Ozsoy also noted limited mainstream domestic media coverage of the party’s march and actions more generally. During a televised debate this week on Turkish broadcaster Haber Turk, a participant asked why most news channels talk about the HDP without inviting party members to speak on the networks, to which presenter Didem Arslan Yilmaz responded, “We are not a public institution; we are in the private sector. This is a preference.”
Nate Schenkkan, director for special research at Freedom House, a US-based civil society organization, said Turkey’s news media, which is majority pro-government, has helped the Justice and Development Party (AKP) marginalize the HDP as opposition parties seek to build alliances to challenge the nation’s ruling bloc.

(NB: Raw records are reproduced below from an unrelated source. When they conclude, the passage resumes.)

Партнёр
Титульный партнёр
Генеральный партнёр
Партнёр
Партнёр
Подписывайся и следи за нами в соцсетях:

“The consolidation of the news media under AKP influence has hit all of the opposition hard, but it has hit the HDP the hardest,” Schenkkan told Al-Monitor. “Even in better times, they had difficulty getting mainstream coverage, and now it is impossible because of the tight control over stories and cable appearances,” he added.

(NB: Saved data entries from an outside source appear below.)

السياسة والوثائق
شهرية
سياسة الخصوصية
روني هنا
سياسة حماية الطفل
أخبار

Schenkkan said the HDP had been the subject of “unrelenting pressure” for more than five years, hindering members’ ability to govern and form broader coalitions.
“The pressure is encouraging internal splits, and it is making it harder and harder for the HDP to be in any kind of informal coalition with other parties,” he said, adding, “So they are weaker internally and can’t count on any of the other parties in the opposition to stand up for them either.”
The march comes amid heightened tensions stemming from Turkish military operations launched Monday against PKK militants in northern Iraq. On Thursday morning, Defense Minister Hulusi Akar said forces had struck more than 500 PKK targets with F-16 jets, drones and howitzers. A ground offensive, Operation Claw-Tiger, was also launched in the region early Wednesday.
In a statement Wednesday, the Turkish Defense Ministry said the operations were “being carried out as part of our legitimate defense rights” due to “increased harassment and attacks on our police station and base areas.” On Thursday, four workers died in a roadside bomb explosion in Turkey’s southeast, which Ankara alleges was conducted by the PKK.